Ooty to most people conjures up images of rolling hills, deep dark forests, gurgling streams, not to mention the ubiquitous botanical gardens and the lake , all bathed in glorious sunlight, or at the most a romantic mist. But then, a vast majority stays here only for a few days as tourists. Very few people actually have the privilege to live in the queen of hills for most of their lives and therefore know that its not quite the same at all times of the year. We have the unique distinction of being one of the very few places to receive both the south west and the north east monsoon in full spate. That simply means that it rains most days of the year.
I have often been surprised by people in the plains longing for the rains. For me it has always been something that has to be borne stoically. Going to school everyday in the seemingly endless, ice-cold, rain with the wind howling in your ears is not really something to be longed for. Most of the times there is no electricity for days on end because some tree has fallen on the electric lines somewhere, the clothes take weeks to dry and everywhere there is the smell of dampness. Ooty during the monsoons is a morass of mud and water.
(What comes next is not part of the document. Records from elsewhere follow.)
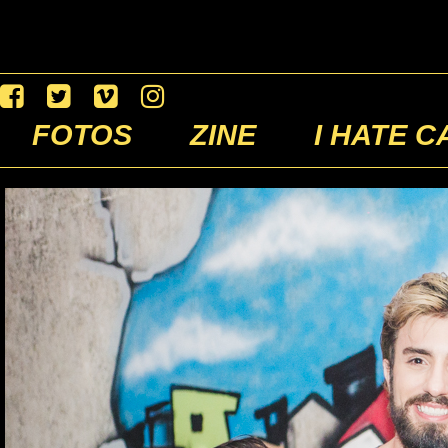
FOTOS
ZINE
I HATE C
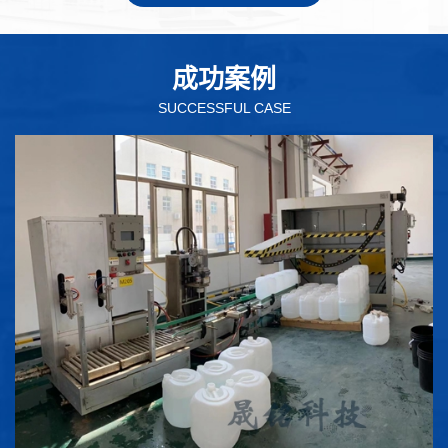
成功案例
SUCCESSFUL CASE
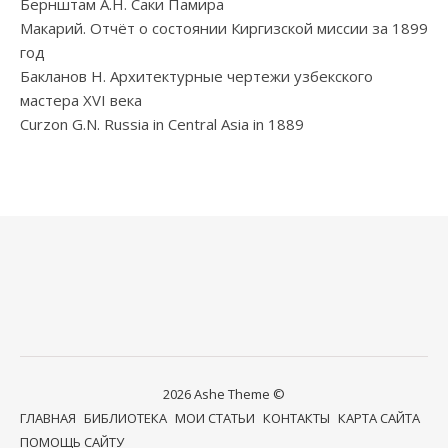
Бернштам А.Н. Саки Памира
Макарий. Отчёт о состоянии Киргизской миссии за 1899
год
Бакланов Н. Архитектурные чертежи узбекского
мастера XVI века
Curzon G.N. Russia in Central Asia in 1889
2026 Ashe Theme ©
ГЛАВНАЯ
БИБЛИОТЕКА
МОИ СТАТЬИ
КОНТАКТЫ
КАРТА САЙТА
ПОМОЩЬ САЙТУ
The most beautiful fragrance on earth, when the first rains hit the dry, parched earth, to give it life, was something I had never experienced in ooty.
The term ‘Magical Monsoon’ has never made sense to me before until now. I am in Cochin where the monsoons have burst forth in all their glory. It rains and rains and rains all day and all night. There are very frequent power cuts. Clothes don't dry, buses dont come on time. I don’t feel home-sick anymore. I’ve just realized that the rain can actually be beautiful. Especially while standing under an umbrella with a friend, eating ice cream and watching it pouring down on a gray choppy sea.
Im waiting to go and rediscover the magic back home in Ooty.